Saturday, November 23, 2013

Crisis cuts; PP black dealings; Trial by media; Deadly drugs; Spanish pragmatism; and Bird brains.

Sorry, I was wrong yesterday when I said President Rajoy had said there'd be no more cuts next year. What he actually said was that the cuts wouldn't be as severe as those made in the last 2 years. Which must have come as a relief to all.

As for these cuts . . . I don't have a full understanding but there seems to have a been a wide range of reductions in benefits - something perhaps totally unthinkable in France. Or even the UK. These have included a cut in payments to the disabled (in those regions where these were actually implemented), in healthcare provision and in assistance for poor kids in the payment of school meals and text books. Reports of harsh evictions regularly appear in the papers and each time they do one wonders how many bankers, politicians and senior businessmen have been turfed out of their homes. Or even forced to 'downsize'. As I've said, there are countrywide protests against the cuts this weekend but I can't be alone in believing these will have no effect whatsoever. What's really needed is a revolution.

Meanwhile - to no one's great surprise, I'm sure - the judge in the trial of the ex Treasurer of the ruling PP party has said there's evidence the party used illegal donations to pay the architect of its HQ renovation in black. This is despite the insistence that all the accusations are "Lies, lies and more lies". Being of the right, the PP sadly can't avail itself of the the other standard Spanish defence: "You're a fascist to say that."

The murder trial in Santiago: A journalist on our Voz de Galicia has insisted that the parents of the child aren't yet on trial and expressed the fear that "we have ahead of us a long parallel trial by media.” Given that we've had this for months already, this is a pretty safe bet.
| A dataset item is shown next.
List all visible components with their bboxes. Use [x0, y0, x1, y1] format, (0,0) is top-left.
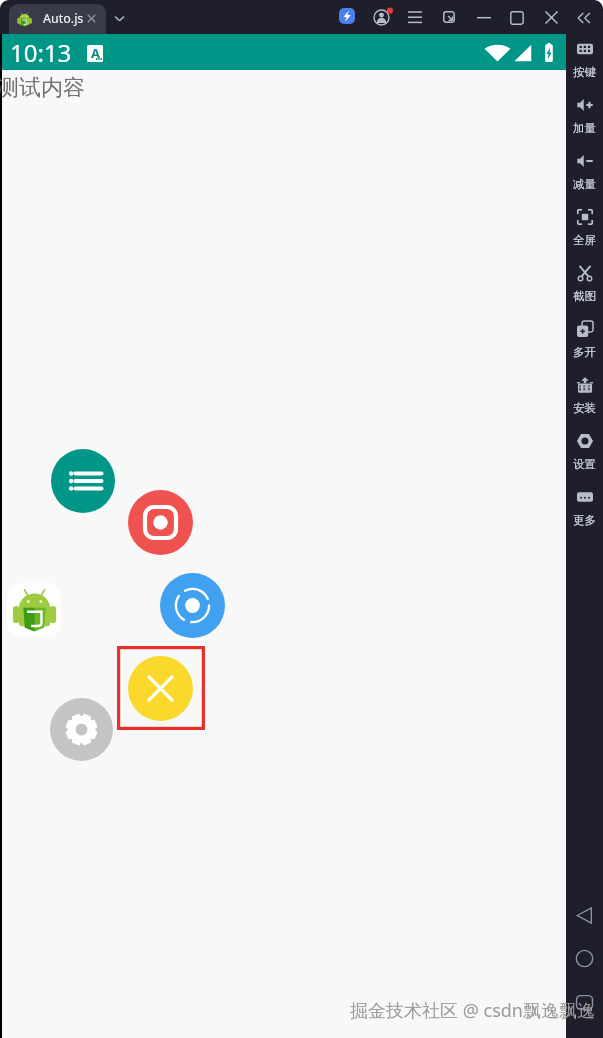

The question is - What is anyone going to do about it? My guess is nothing.

At dinner with friends last night, there was discussion of the drug smuggling along our coast and the devastation it caused when the drugs leaked into the local community when kids were paid partly in heroin for help in bringing shipments ashore. Particularly affecting was the story of the all-conquering Vilanova 1982 football team, who all got involved in this, leading to the early deaths of 7 of them.

On a happier Galician note, here's a TurGalicia video issued in the USA

I regularly say the Spanish are a very pragmatic people. Another example occurred in a shop yesterday, when I was third in the queue and the person whom the owner was dealing with went off to look at something on the shelves. In Britain, I doubt whether the woman in front of me would've said anything but would've waited for the owner to ask what she wanted. Not here. The woman seized the opportunity to tell him what she wanted and he started to (efficiently) deal with 2 customers at the same time. Mind you, this can be taken to extremes, when someone comes from the back of a long queue and asks a shop assistant a question while you're talking to him/her. Possibly annoying but still pragmatic and, from the point of view of the enquirer, efficient.

Finally . . . While I detest the pigeons that crowd round my table and attempt to steal peanuts, I take a far more benevolent view of the sparrows who sit at the edge of the table and wait for me to give them something. Best of all, just before they take half a peanut, they each give a squeak, as if of gratitude. Here's one of them. 


By the by, we've had a new development this week. Magpies, while aggressive and even murderous, are normally cautious birds. But a young one has taken to competing with the pigeons and it seems a lot smarter than them. Though this shouldn't come as a surprise, given that a pigeon will keep coming even when I'm smacking it with the menu each time it gets within reach. Bird-brained, I guess. Or bloody hungry.